Moaito, ilkel tapınağa giden en iyi rotayı gözden geçiriyordu. Gri pelerinliler, düzenli aralıklarla devriye geziyordu, ama hareketleri mekanik ve öngörülebilirdi. Kael'in zekasını burada görememek, Moaito'yu daha da tedirgin ediyordu. Bu bir tuzak mıydı?
"İki gruba ayrılacağız," diye fısıldadı Sere'nin kulağına, sesi rüzgarda neredeyse kayboluyordu. "Ben dikkatlerini çekeceğim. Sen, batıdaki o arka girişten içeri sız. Amacın ana tapınağa ulaşmak ve bozulmanın kaynağını bulmak."
Sere'nin gözleri büyüdü. "Yalnız mı? Ama..."
"Artık bir öğrenci değilsin, Sere," diye kesiti Moaito, sert ama adil bir tonla. "Kader Gölü'nde yürüdün. Kael'in zihinsel saldırısına direndin. Gücün, sen farkında olmasan da, seninle. Sadece ona güven."

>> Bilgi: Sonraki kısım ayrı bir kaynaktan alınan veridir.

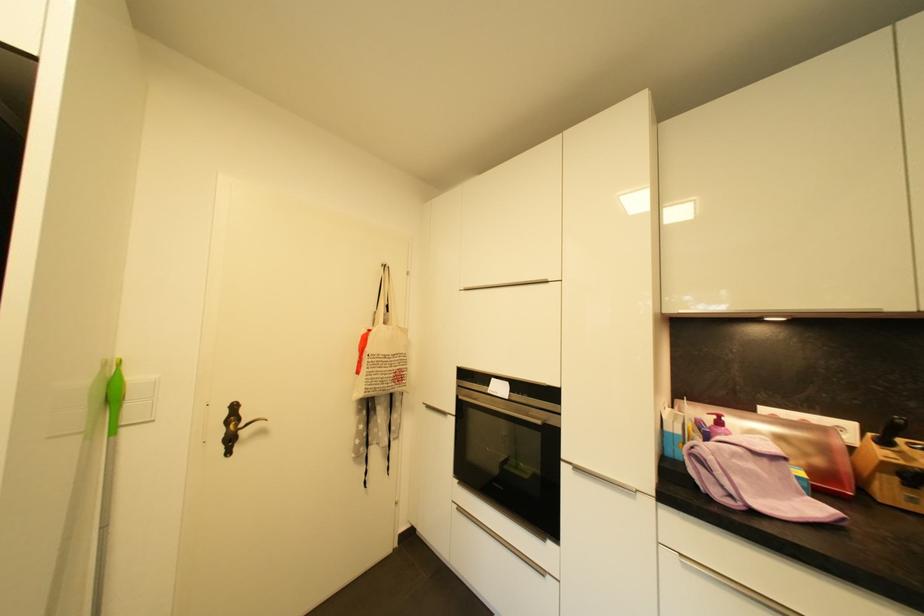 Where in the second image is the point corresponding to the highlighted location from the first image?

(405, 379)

Bu sözler, Sere'de bir kıvılcım çaktırdı. Korkusunun üzerine bir örtü çekti ve derin bir nefes alarak başını salladı. "Anladım."
Moaito, doğrudan ana girişe doğru hareketlendi. Bir an sonra, orada bir kargaşa patlak verdi. Işık ve gölge kılıçlarının parıltısı, gri pelerinlilerin alarm çığlıklarına karıştı. Tüm dikkatler ona çevrildi.
Bu, Sere'nin şansıydı. Bir kaya gölgesinden diğerine, bir heykel gibi sessizce süzülerek, batıdaki dar, yarı gizli geçite ulaştı. İçeri kaydı.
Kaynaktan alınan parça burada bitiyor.